Oh, dormire. Nient’altro poteva darmi altrettanto piacere, libertà, il piacere di muovermi e pensare e immaginare, al sicuro dalle miserie della mia coscienza da sveglia.

Galeotta fu la promozione di una nota casa editrice, quella che spesso propone la formula “due libri a 9,90 euro”, e galeotta fu anche la mia abitudine a recarmi in anticipo in stazione e dunque decidere di approfittare di quell’offerta ghiotta.

La quarta di copertina, in effetti, promette bene e cattura l’attenzione del lettore che si fa solleticare da un titolo ben congegnato e da una trama accattivante. Peccato che vi siano pochi altri pregi.


Il mio anno di riposo e oblio è un racconto in prima persona di una ragazza senza nome di ventisei anni, che vive nell’Upper East Side di New York e che un giorno, a seguito della morte di entrambi i suoi genitori, decide di congelare letteralmente la sua vita, rinchiudendosi nel suo appartamento a Manhattan fornito di videoregistratore e pasticche, limitando i rapporti sociali alle necessità vitali.
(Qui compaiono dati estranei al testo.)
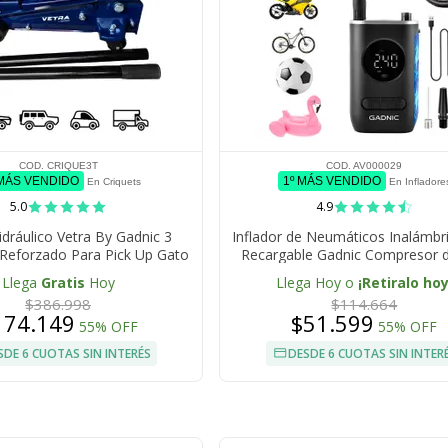
COD. CRIQUE3T
COD. AV000029
 MÁS VENDIDO
1º MÁS VENDIDO
En Criquets
En Infladore
5.0
4.9
idráulico Vetra By Gadnic 3
Inflador de Neumáticos Inalámbr
Reforzado Para Pick Up Gato
Recargable Gadnic Compresor d
Llega
Gratis
Hoy
Llega Hoy o
¡Retiralo hoy
$386.998
$114.664
174.149
$51.599
55% OFF
55% OFF
SDE 6 CUOTAS SIN INTERÉS
DESDE 6 CUOTAS SIN INTER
La vicenda inizia in medias res, già nel corso di questa “ibernazione farmacologica”, ma comprendiamo fin dall’inizio che il processo si è avviato mesi prima e solo a metà giugno del 2000 diventa un intento definito: la ragazza è già un’accanita consumatrice di svariati tipi di farmaci, frequenta una psichiatra dalla dubbia etica professionale, ma poco per volta si rafforza il desiderio di fuggire sempre di più dalla realtà, dalle persone, dalle interazioni umane.


Prendevo più di una decina di farmaci al giorno, ma era tutto molto controllato, pensavo, tutto alla luce del sole. Volevo solo dormire di continuo. Quello era il mio piano.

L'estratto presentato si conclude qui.